Inflation

Updated: 14 Aug 2019
Next update: 13 Sep 2019

The Consumer Price Index is used as a general measure of inflation. The Consumer Price Index describes the price development of goods and services purchased in Finland by households resident in Finland. The Consumer Price Index is calculated with a method in which the prices of different commodities are weighed together with their shares of consumption.

Consumer price indices that are reviewed at intervals of a fixed number of years are suitable for short-term examinations. The Cost-of-living Index is a long time series calculated from the latest Consumer Price Index and its development, therefore, follows the Consumer Price Index. Many rents, such as those on dwellings, business premises or land, are usually tied to the Cost-of-living Index.

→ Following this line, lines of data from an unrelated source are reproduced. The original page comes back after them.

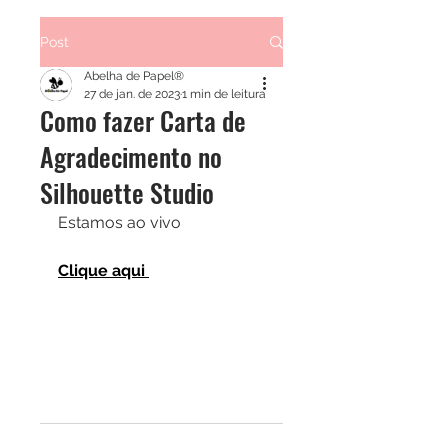
Post
Abelha de Papel®
27 de jan. de 2023
1 min de leitura
Como fazer Carta de
Agradecimento no
Silhouette Studio
Estamos ao vivo 
Clique aqui 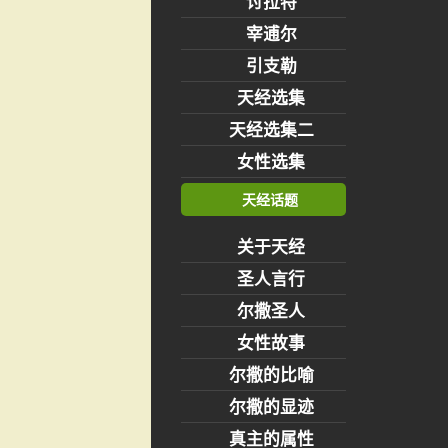
讨拉特
宰逋尔
引支勒
天经选集
天经选集二
女性选集
天经话题
关于天经
圣人言行
尔撒圣人
女性故事
尔撒的比喻
尔撒的显迹
真主的属性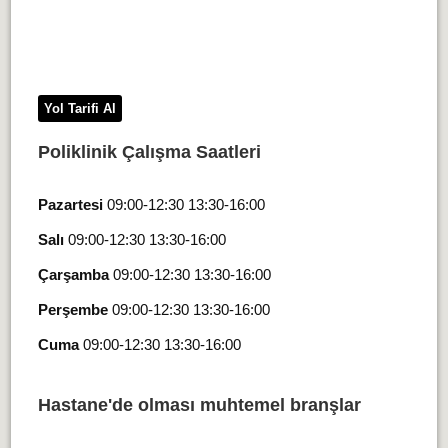
Yol Tarifi Al
Poliklinik Çalışma Saatleri
Pazartesi
09:00-12:30 13:30-16:00
Salı
09:00-12:30 13:30-16:00
Çarşamba
09:00-12:30 13:30-16:00
Perşembe
09:00-12:30 13:30-16:00
Cuma
09:00-12:30 13:30-16:00
Hastane'de olması muhtemel branşlar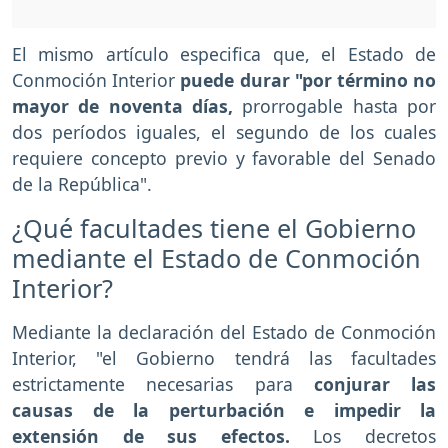
El mismo artículo especifica que, el Estado de
Conmoción Interior
puede durar "por término no
mayor de noventa días,
prorrogable hasta por
dos períodos iguales, el segundo de los cuales
requiere concepto previo y favorable del Senado
de la República".
¿Qué facultades tiene el Gobierno
mediante el Estado de Conmoción
Interior?
Mediante la declaración del Estado de Conmoción
Interior, "el Gobierno tendrá las facultades
estrictamente necesarias para
conjurar las
causas de la perturbación e impedir la
extensión de sus efectos.
Los decretos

Along with economic growth, the unemployment trend and the fiscal balance, inflation has a key impact on economic conditions in Finland. High and volatile inflation is detrimental to the economy, consumers and businesses. An effort is made to stabilise the development of inflation, because instability of inflation causes market uncertainty and inefficiency, and adversely affects the planning of investments and savings. The effects of inflation are reflected in ordinary consumers’ purchasing behaviour and purchasing power, and also in companies’ willingness to invest.

   

Inflation 0.8 per cent in July

The year-on-year change in consumer prices calculated by Statistics Finland was 0.8 per cent in July. In June inflation stood at 1.0 per cent. The decline in inflation was caused by lower prices of hotel rooms, for example.

Consumer prices were raised most in July by increases in the prices of electricity, cigarettes, rents, wireless telephone services and capital repairs on detached houses from one year ago. The rising of consumer prices from one year back was curbed most by reductions in the prices of mobile phones, hotel rooms, detached houses and televisions. From June to July the month-on-month change of consumer prices was -0.3 per cent, which was caused by vegetables and household furniture being cheaper, for example.